▸ What the exercise asks:
Locate all lines in the data below that hold "Sunglasses" and show them.

Collection entries:
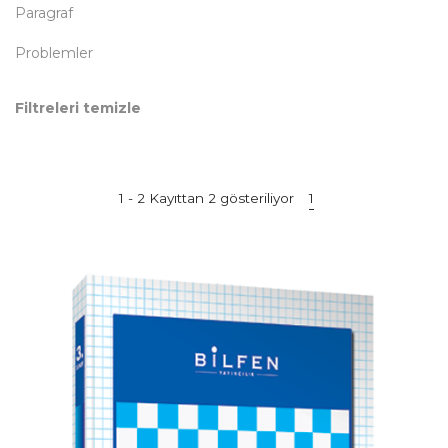
Paragraf
Problemler
Filtreleri temizle
1 - 2 Kayıttan 2 gösteriliyor
1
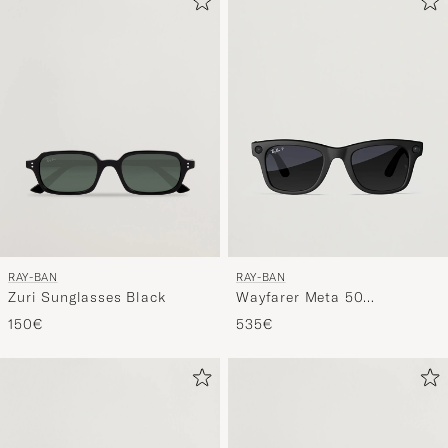
RAY-BAN
RAY-BAN
Zuri Sunglasses Black
Wayfarer Meta 50
Sunglasses Matte Black
150€
535€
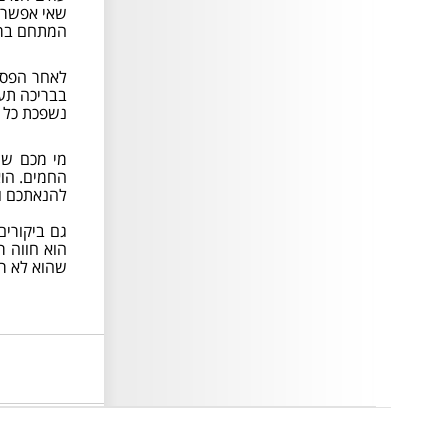
הגלישה בבגד ים לייקרה
שאי אפשר ל
בלבד! ללא ג'ינסים / משקפי
המתחם ברא
שמש / ראייה / משקפות
צלילה / שרשראות /
צמידים / כפכפים / כל
לאחר הפסק
אביזר שעלול ליפול או
בבריכה תעל
להישבר במהלך הגלישה!
נשפכת כל ת
מי מכם שמ
אירוע סגור ובלעדי- כניסה
החמים. הוא
למוזמנים בלבד
להנאתכם ו
אירוע סגור ובלעדי- כניסה
גם ביקורים
למוזמנים בלבד
הוא חווה 
שהוא לא ר
פתוח בהתאם לשעות
הפעילות
פתוח בהתאם לשעות
הפעילות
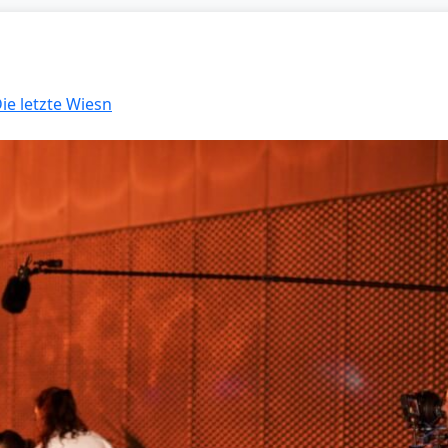
Die letzte Wiesn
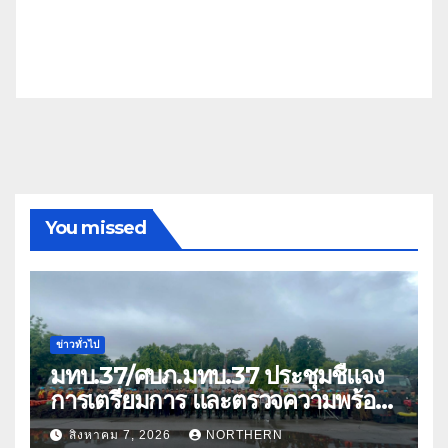
You missed
ข่าวทั่วไป
มทบ.37/ศบภ.มทบ.37 ประชุมชี้แจง
การเตรียมการ และตรวจความพร้อม
ด้านการบรรเทาสาธารณภัย
สิงหาคม 7, 2026
NORTHERN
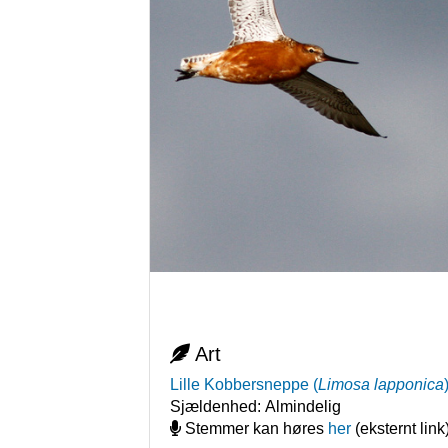
Art
Lille Kobbersneppe
(
Limosa lapponica
Sjældenhed:
Almindelig
Stemmer kan høres
her
(eksternt link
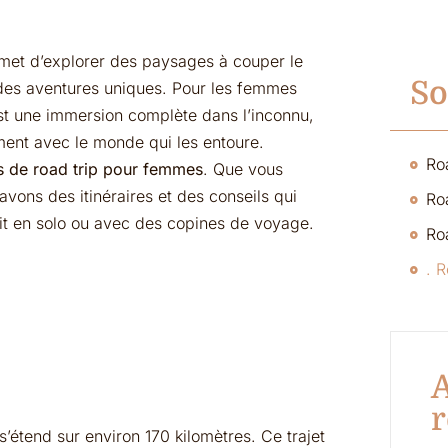
rmet d’explorer des paysages à couper le
S
e des aventures uniques. Pour les femmes
est une immersion complète dans l’inconnu,
ent avec le monde qui les entoure.
Ro
es de road trip pour femmes
. Que vous
ons des itinéraires et des conseils qui
Ro
oit en solo ou avec des copines de voyage.
A
r
s’étend sur environ 170 kilomètres. Ce trajet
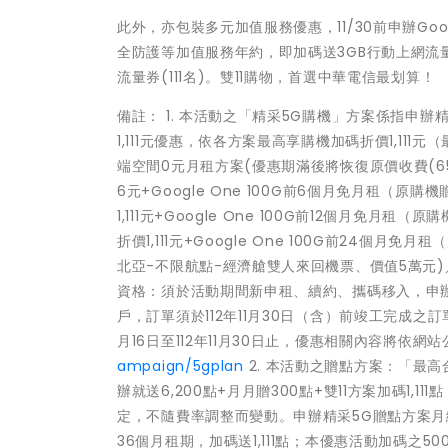
此外，亦包裝多元加值服務優惠，11/30前申辦Go
全防護等加值服務年約，即加碼送3GB行動上網流量券，還有機會
流量券(111名)。雙11購物，首選中華電信最划算！
備註： 1. 本活動之「精采5G購機」方案係指申辦精
1,111元優惠，依各方案最高享購機加碼折價1,111元
端空間0元月租方案(優惠期滿後將恢復原價收費(65元
6元+Google One 100G前6個月免月租（原
1,111元+Google One 100G前12個月免
折價1,111元+Google One 100G前24個
北亞-不限航點-經濟艙雙人來回機票、價值5萬元)／雄獅旅
資格：須於活動期間新申租、續約、攜碼移入，申辦
戶，訂單須於112年11月30日（含）前竣工完成之
月16日至112年11月30日止，優惠相關內容將依
ampaign/5gplan
2. 本活動之贈點方案：「最高合計送
辦就送6,200點+月月贈300點+雙11方案加碼1,111點
定，不隨費率調整而變動。申辦精采5G贈點方案月繳9
36個月租期，加碼送1,111點；本優惠活動加碼之500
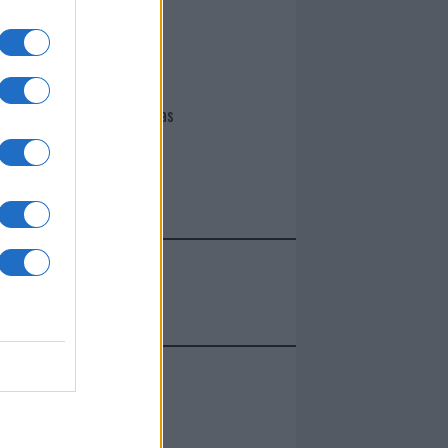
I nostri cari
Giovannimaria Cabras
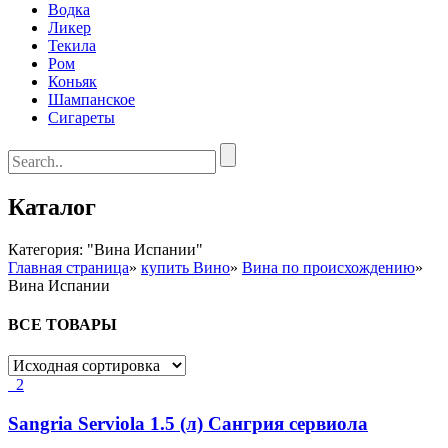
Водка
Ликер
Текила
Ром
Коньяк
Шампанское
Сигареты
Каталог
Категория: "Вина Испании"
Главная страница
»
купить Вино
»
Вина по происхождению
»
Вина Испании
ВСЕ ТОВАРЫ
2
Sangria Serviola 1.5 (л) Сангрия сервиола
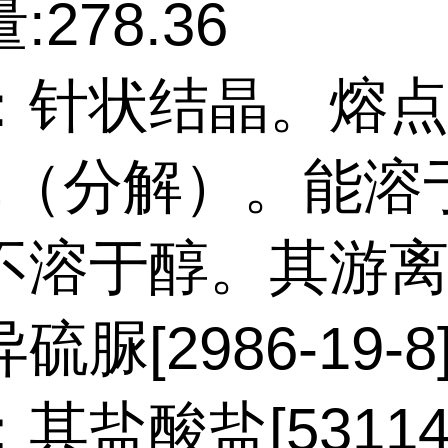
:278.36
：针状结晶。熔
4℃（分解）。能溶
不溶于醇。其游离
硫脲[2986-19-
其盐酸盐[53114-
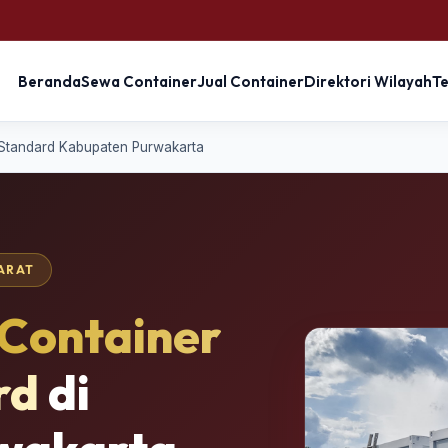
Beranda
Sewa Container
Jual Container
Direktori Wilayah
T
 Standard Kabupaten Purwakarta
BARAT
Container
rd
di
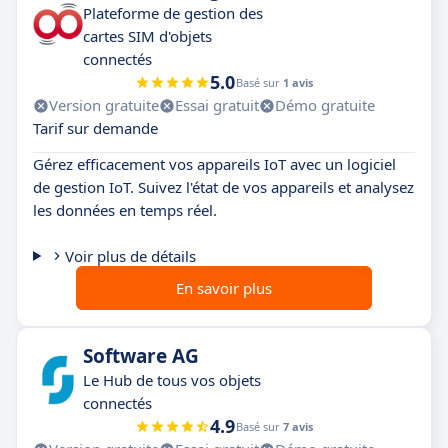
Plateforme de gestion des
cartes SIM d'objets
connectés
5.0
Basé sur
1 avis
Version gratuite
Essai gratuit
Démo gratuite
Tarif sur demande
Gérez efficacement vos appareils IoT avec un logiciel
de gestion IoT. Suivez l'état de vos appareils et analysez
les données en temps réel.
Voir plus de détails
En savoir plus
Software AG
Le Hub de tous vos objets
connectés
4.9
Basé sur
7 avis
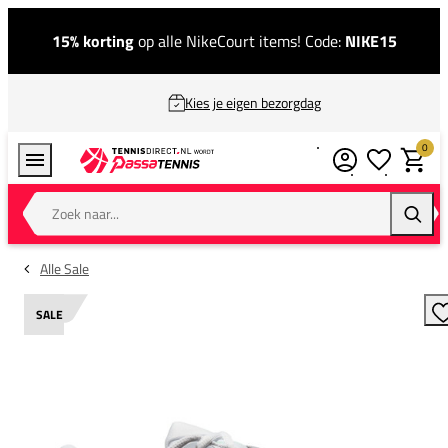
15% korting
op alle NikeCourt items! Code:
NIKE15
Kies je eigen bezorgdag
0
Verlanglijstj
Winkel
Zoek naar...
Zoeke
Alle Sale
SALE
T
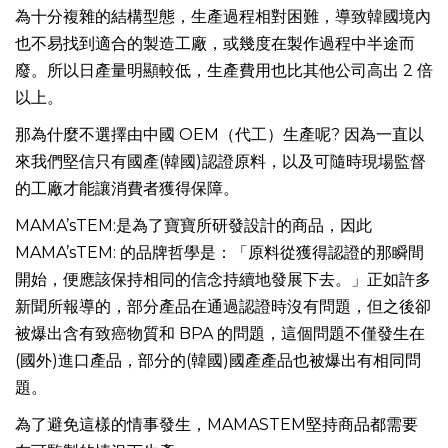
為十分複雜的結構型態，生產過程相對困難，導致韓國境內
也不易找到適合的製造工廠，或幾度在製作過程中半途而
廢。所以日產量明顯較低，生產費用也比其他公司高出 2 倍
以上。
那為什麼不選擇由中國 OEM（代工）生產呢? 因為一直以
來我們堅信只有國產(韓國)認證原料，以及可隨時現場監督
的工廠才能讓消費者獲得保障。
MAMA’sTEM:是為了寶寶所研發設計的商品，因此
MAMA’sTEM: 的品牌哲學是：「原料從獲得認證的那瞬間
開始，便應該保持相同的信念持續地發展下去。」正如許多
新聞所報導的，部分產品在通過認證時沒有問題，但之後卻
被爆出含有致癌物質和 BPA 的問題，這個問題不僅發生在
(國外)進口產品，部分的(韓國)國產產品也被爆出有相同問
題。
為了避免這樣的情事發生，MAMASTEM堅持商品都需要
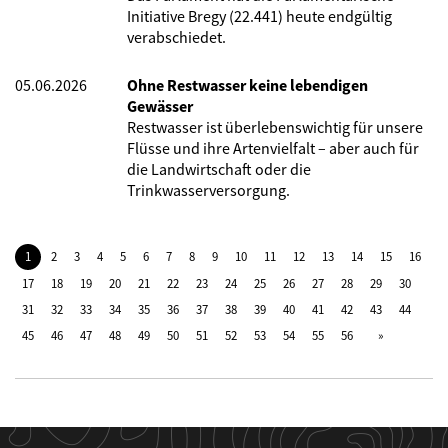
Initiative Bregy (22.441) heute endgültig
verabschiedet.
05.06.2026
Ohne Restwasser keine lebendigen
Gewässer
Restwasser ist überlebenswichtig für unsere
Flüsse und ihre Artenvielfalt – aber auch für
die Landwirtschaft oder die
Trinkwasserversorgung.
1
2
3
4
5
6
7
8
9
10
11
12
13
14
15
16
17
18
19
20
21
22
23
24
25
26
27
28
29
30
31
32
33
34
35
36
37
38
39
40
41
42
43
44
45
46
47
48
49
50
51
52
53
54
55
56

▸ Task output:
Zuri Sunglasses Black
Sunglasses Matte Black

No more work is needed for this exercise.